If it is a grand allegory, as so much children's fiction ultimately is, it is among the best in that its meaning is quite difficult to pin down. So we are left in a charmingly labyrinthine game of meaning making, marveling in the recalcitrance of the characters (who never fall into sentimentality or cuteness) and the charming oddity of the illustrations, which do as much work towards characterization as the text. A bandicoot carries a melon so large that it obscures every part of him but his legs, leaving the distinct impression that the melon is running away from our heroes on its own two feet. Sam Sawnoff displays his irrepressible zest for life (and "supreme contempt" for other creatures) by flipping over a walrus's head and balancing on his nose using a single wing (in a move that would easily qualify him for the Winter X-Games - he's got serious amplitude and really stomps the ending*). Or, in perhaps the best fusion of verse and illustration, Binyip Bluegum's koala Uncle Wattleberry (known for the egregiously Victorian "importance" of his whiskers) seeks to relieve his indignation at being interrogated as a potential puddin' thief by reciting a verse while "bounding and plunging," arms aloft in uncontained rage, much to the amusement of the wallabies and kangaroos who come out to watch this sport:
"You need not think I bound and plunge
Like this in festive mood.
I bound that bounding may expunge
The thought of insult rude." (96)
Wholeheartedly recommended to parents, children, and whimsical childfree adults alike.

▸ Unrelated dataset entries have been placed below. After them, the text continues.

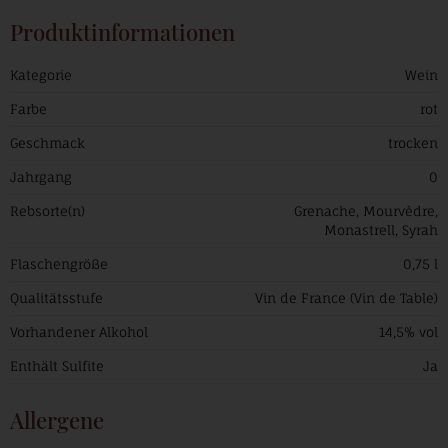
Produktinformationen
Kategorie
Wein
Farbe
rot
Geschmack
trocken
Jahrgang
0
Rebsorte(n)
Grenache, Mourvèdre,
Monastrell, Syrah
Flaschengröße
0,75 l
Qualitätsstufe
Vin de France (Vin de Table)
Vorhandener Alkohol
14,5% vol
Enthält Sulfite
Ja
Allergene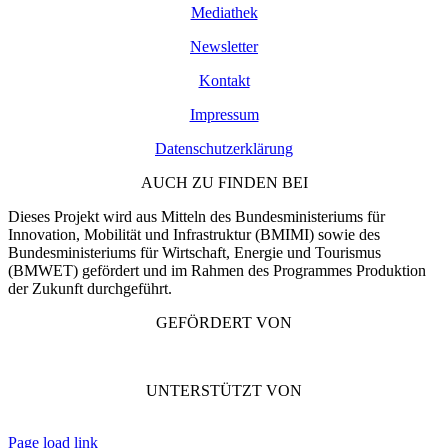
Mediathek
Newsletter
Kontakt
Impressum
Datenschutzerklärung
AUCH ZU FINDEN BEI
Dieses Projekt wird aus Mitteln des Bundesministeriums für
Innovation, Mobilität und Infrastruktur (BMIMI) sowie des
Bundesministeriums für Wirtschaft, Energie und Tourismus
(BMWET) gefördert und im Rahmen des Programmes Produktion
der Zukunft durchgeführt.
GEFÖRDERT VON
UNTERSTÜTZT VON
Page load link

The Magic Pudding: Being the Adventures of Bunyip Bluegum and his friends Bill Barnacle and Sam Sawnoff (Australia, 1918)
Norman Lindsay
****1/2


A Year of Down Under candidate!


Further bounding and plunging:
  • An Etext exists at Project Gutenberg, if you would like to sample the joys of The Magic Pudding further, but it lacks the eccentric and in fact essential drawings. There is a New York Review edition with the illustrations in print, and you can buy it or take a look at it here: The Magic Pudding (New York Review Children's Collection).
  • Lizzier tells me (in the LibraryThing link above) that The Magic Pudding is appropriate for ages 9 and older. I would say children who are tackling Alice in Wonderland without problems (or with parental assistance) should have no problems with this.
  • The Norman Lindsay Gallery and Museum features the work of this author. You can get an idea of the delights to be gleaned from Lindsay's illustrations of The Magic Pudding from this part of the site, which features a very cranky portrait of Albert the Pudding.
  • Apparently Sam Neill played Lindsay in the 1994 film Sirens, of which I have only the vaguest of recollections.
  • Wikipedia has entries for The Magic Pudding and Robert Lindsay. The latter entry alludes to the one serious blemish on The Magic Pudding's greatness, an anti-Semitic slur uttered late in the book by an admittedly none too attractive character. According to the article, this couplet is often excised from modern editions, although it was present in my 1968 "Jubilee" edition (the book was originally published in 1918).
  • Very shortly after I posted this entry, I discovered larrikin's post on the Magic Pudding as national metaphor of Australia via MetaxuCafe. Metaphor it is, then.


*Did I mention that I love the Winter X-Games?

One Response so far.

  1. Sarah says:

    I'm glad you enjoyed this, as it's a childhood favourite. The story is rollicking good fun and the illustrations are hilarious.